Now he shows a description of the habits of the four suspects. Some like dogs, some don’t. Some like ice cream, some lemonade. Some wear lab coats, some do not. The kids vote for guilt by a show of hands. They are energetic but, as a group, indecisive.
Boyle, sitting in the back of the room, raises his hand for each suspect, and his assistant Hernandez-Sanchez calls him on it.
“To me, everyone’s guilty,” he says, “until we prove otherwise.” Dressed in jeans and running shoes, a spy-vs.-spy t-shirt visible under his black corduroy jacket, with dark shades and thick dark hair combed forward over his forehead, he could be a walk-on scientist on the mathematically oriented NUMB3RS TV crime show.
“So, from habits and appearances, you can’t tell?” says Boyle. “Okay, let’s do some science.”

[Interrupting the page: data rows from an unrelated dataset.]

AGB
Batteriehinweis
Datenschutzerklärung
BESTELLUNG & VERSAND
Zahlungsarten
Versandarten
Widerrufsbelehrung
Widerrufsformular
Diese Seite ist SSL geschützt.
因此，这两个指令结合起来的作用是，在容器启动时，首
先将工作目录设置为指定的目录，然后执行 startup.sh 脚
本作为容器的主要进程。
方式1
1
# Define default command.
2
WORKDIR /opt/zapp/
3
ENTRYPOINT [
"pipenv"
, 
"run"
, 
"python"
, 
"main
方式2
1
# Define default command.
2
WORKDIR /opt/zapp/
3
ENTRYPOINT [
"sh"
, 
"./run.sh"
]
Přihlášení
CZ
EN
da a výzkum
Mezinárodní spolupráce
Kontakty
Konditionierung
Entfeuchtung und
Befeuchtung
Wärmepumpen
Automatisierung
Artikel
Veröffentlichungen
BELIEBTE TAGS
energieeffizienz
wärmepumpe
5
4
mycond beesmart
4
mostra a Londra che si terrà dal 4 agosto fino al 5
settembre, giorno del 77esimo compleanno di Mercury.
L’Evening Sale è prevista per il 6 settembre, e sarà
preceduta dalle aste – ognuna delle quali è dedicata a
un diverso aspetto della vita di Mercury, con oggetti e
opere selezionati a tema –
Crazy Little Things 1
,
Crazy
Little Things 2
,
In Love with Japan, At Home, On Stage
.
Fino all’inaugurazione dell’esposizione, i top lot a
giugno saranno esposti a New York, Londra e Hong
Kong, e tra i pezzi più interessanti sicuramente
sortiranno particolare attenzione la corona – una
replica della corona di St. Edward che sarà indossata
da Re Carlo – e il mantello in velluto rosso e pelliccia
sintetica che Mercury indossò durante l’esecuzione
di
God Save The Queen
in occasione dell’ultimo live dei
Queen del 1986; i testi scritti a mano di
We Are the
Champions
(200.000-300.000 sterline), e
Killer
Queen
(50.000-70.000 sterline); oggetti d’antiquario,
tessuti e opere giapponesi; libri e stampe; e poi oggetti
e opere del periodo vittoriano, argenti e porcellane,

The kids, aided by Hernandez-Sanchez and other volunteers, inspect the “crime scene” — a collection of objects that seem to have nothing visually to do with each other, side by side: purple-colored water, the ransom note — “I have your dog! If you want to see him again, then you have to take Beaux out of the chemistry magic show”; a white spilled liquid; and other oddities. “What do you see that’s strange, that’s a little unusual?” Boyle asks.
“Purple water, right? What is that and why is it there? Is there anything that could lead us to the dognapper?” He points out other tiny bits of material that look as though they weren’t part of the original décor of the office.
Now the kids are broken up into groups. Each goes to a table where they watch or perform a particular kind of analysis. A pH test determines that one liquid found in a cup was acid-based, suggesting a drink enjoyed by two of the suspects. A chromatological ink analysis finds the ransom note was written by a gel pen. “Who uses a gel pen?” A nanotechnology lab (which takes some explaining) finds that nanoparticles of gold, treated with certain solvents, becomes purple in the water. “Who among the suspects do we know who was working with gold nanoparticles?”
At the end of the analysis, the kids file back into the conference room, sit back on the floor, and line up suspects and attributes with analysis of the clues.
“We match the evidence to the suspects,” says Boyle.
The guilty party, as portrayed unassailably, or at least most probably, by science was big, ostensibly friendly and even fatherly-appearing Sandia manager Bill Hammetter.
“Give it up, Bill,” says one kid’s voice.
“Why’d you do it, Bill?” the others shout.
“I wanted Beaux to be my dog and I wanted my cat to be used in the show,” Hammetter confesses as he returns Beaux to the room.
The kids go off to celebrate the successful solution of the case by creating liquid-nitrogen-cooled ice cream.
The show has its hidden costs. Someone needs to pay for a school bus and substitute teachers to stay with the kids who, for one reason or another, can’t come. There are supplies. Boyle figures they can handle the fourth- and fifth-graders of two schools in a week during winter break, and the same in spring. The group can excite kids in four schools a year.
Boyle tells them they can use science in jobs like engineering and chemistry and even firefighting. The group keeps statistics on many positive results arising from the three-hour event: more students turned on to science; teachers, administrators, parents all happy with the project and more aware of Sandia; the possibility of a larger student base for Sandia among local students over the years.